セッション記号 A (大気水圏科学) » A-CG 大気海洋・環境科学複合領域・一般

[A-CG46] 北極域の科学

2023年5月24日(水) 10:45 〜 12:00 103 (幕張メッセ国際会議場)

コンビーナ:両角 友喜(国立環境研究所)、島田 利元(宇宙航空研究開発機構)、堀 正岳(東京大学大気海洋研究所)、川上 達也(北海道大学)、座長:両角 友喜(国立環境研究所)、川上 達也(北海道大学)、島田 利元(宇宙航空研究開発機構)

11:15 〜 11:30

[ACG46-03] Century-long T-S-based estimate of sea ice melt in the Pacific Arctic Region

*Vigan Mensah1、Yen-Chen Chen2Kay I. Ohshima1,3 (1.Institute of Low Temperature Science, Hokkaido University、2.Graduate Institute of Hydrological and Oceanic Science, National Central University, Taiwan、3.Arctic Research Center, Hokkaido University)

キーワード:Sea ice, Pacific Arctic, Atmopshere-Ice-Ocean interactions

The Pacific Arctic Region (PAR: Bering Sea, Chukchi Sea, Beaufort Sea) is an essential region of the Arctic Ocean, as it is connected to both the Atlantic and the Pacific oceans, is a reservoir of fresh water for the ocean, and is strongly influenced by the sea ice cycle. The Bering Sea plays a crucial role in PAR physical and biogeochemical properties. It provides up to 40% of the freshwater flux to the Arctic Ocean, contributes to the stratification of the Pacific Arctic, and is also a primary source of nutrients to this ocean. The Bering Sea only has a seasonal sea ice cover between December and June, and, contrary to the Chukchi and Beaufort seas, no clear trend in sea ice extent, concentration, or production has been detected in it since the beginning of sea ice satellite measurements (1979). In this study, we use historical data of ocean temperature and salinity from 1930 to 2020 to estimate sea ice melt and establish meltwater thickness climatologies spanning the periods before and after 1980 (i.e., the beginning of satellite measurements), with the main focus on the Bering Sea. The estimated ice melt amounts are consistent both qualitatively and quantitatively with ice thickness data obtained from the CRYOSAT-2-SMOS merged product. Our results reveal a decrease in sea ice melt of 15% between the two climatological periods.
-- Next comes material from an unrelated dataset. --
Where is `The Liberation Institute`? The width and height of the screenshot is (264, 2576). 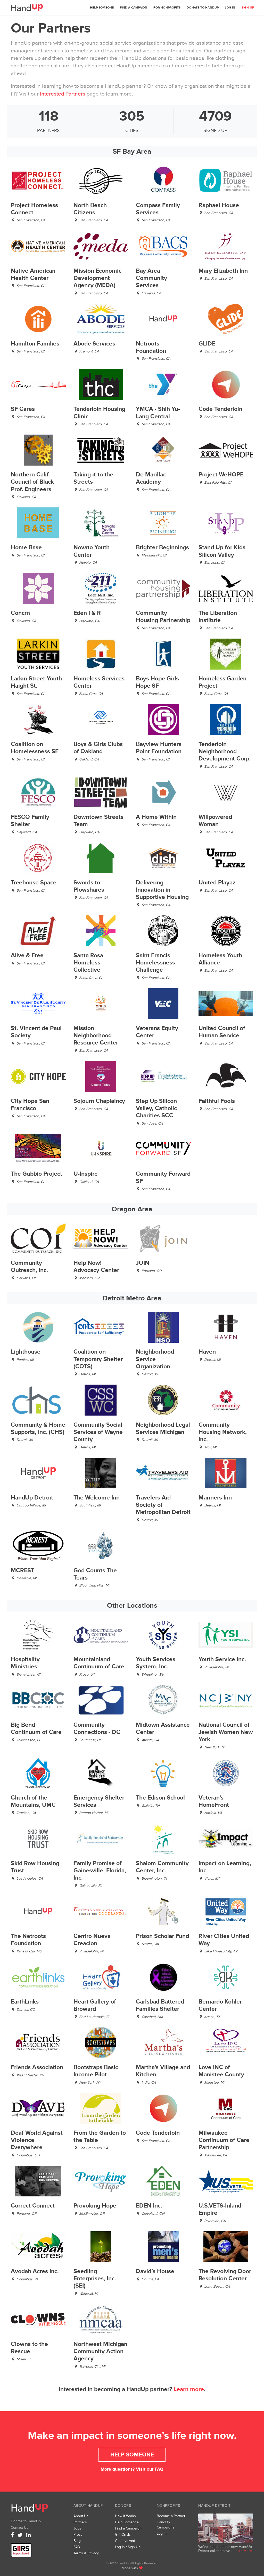 The Liberation Institute is located at coordinates (218, 617).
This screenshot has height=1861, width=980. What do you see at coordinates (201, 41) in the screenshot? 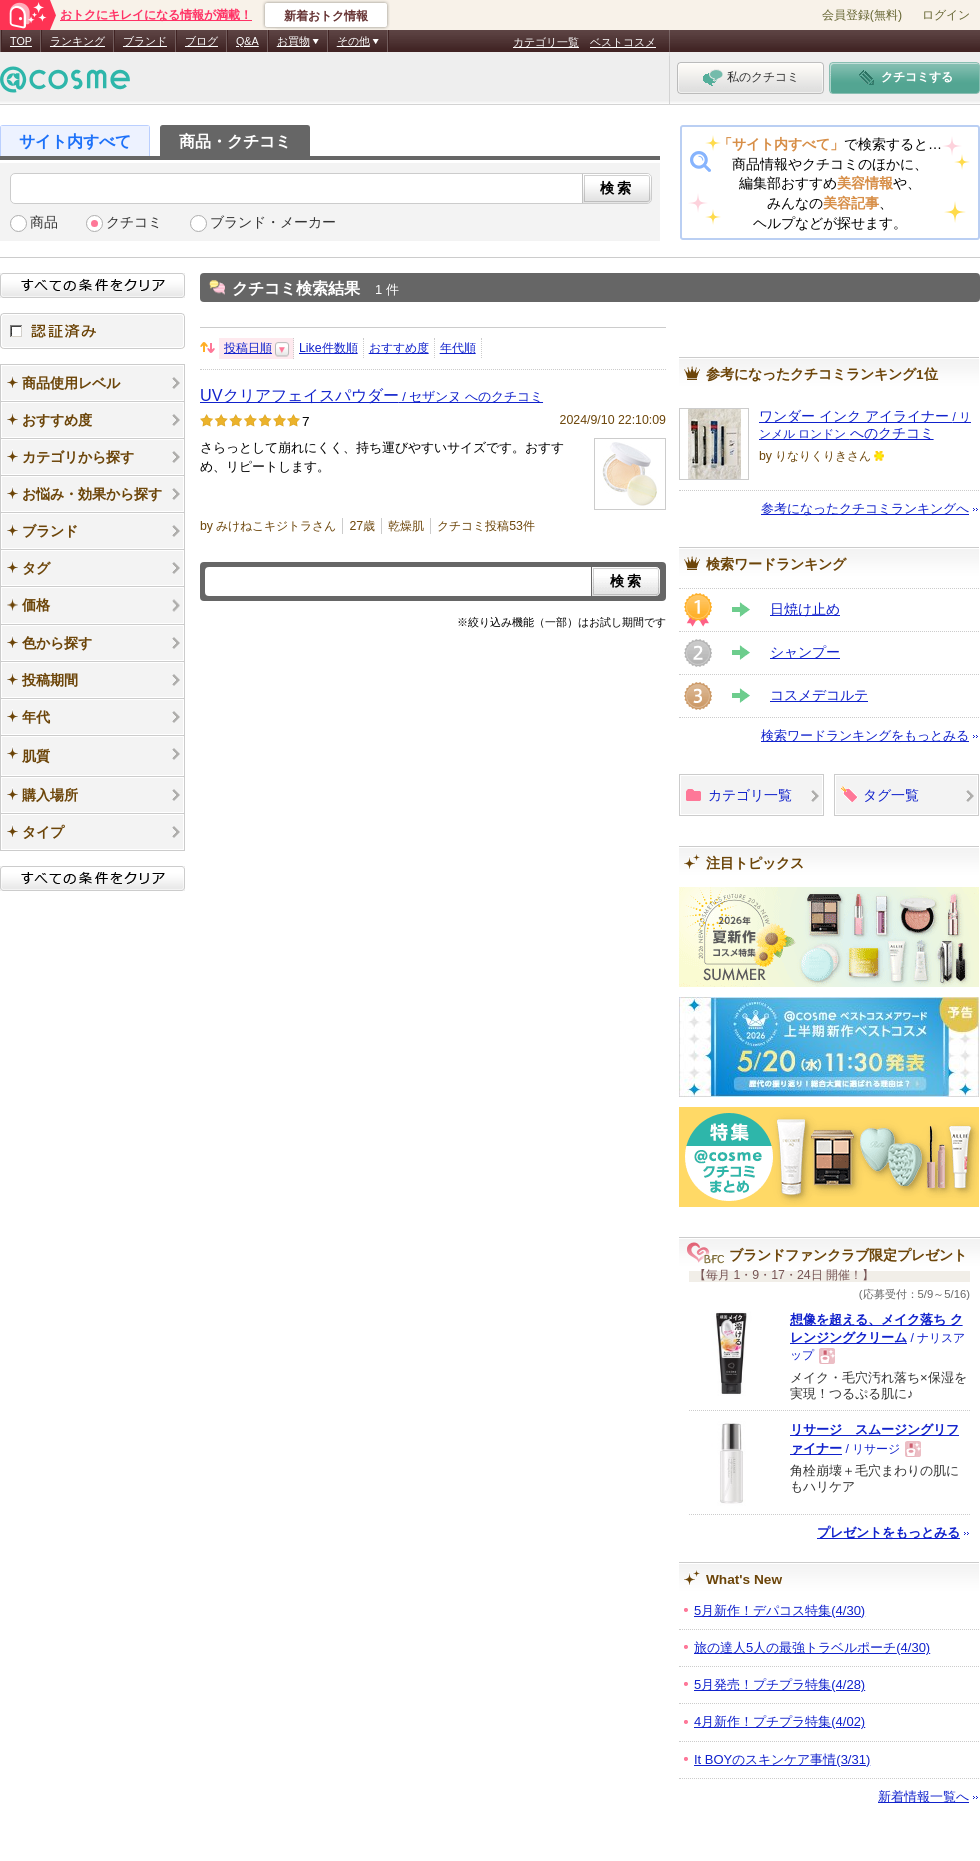 I see `ブログ` at bounding box center [201, 41].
To further confirm this trend, we also produced decadal climatologies of the Bering Sea winter water salinity, which is used as a proxy for sea ice production. These climatologies also revealed a significant salinity decrease (-0.14) between 1940-1960 and 2000-2020. Lastly, vertical profiles of climatological salinity indicate an increase in sea surface salinity and a decrease in sub-surface salinity after 1980. All three variables that we estimated are thus consistent in indicating a decrease in sea ice production and sea ice melt in the Bering Sea, whose start occurred before the beginning of the satellite era. Besides this analysis, preliminary results of ice melt in the Chukchi and Beaufort seas will also be presented.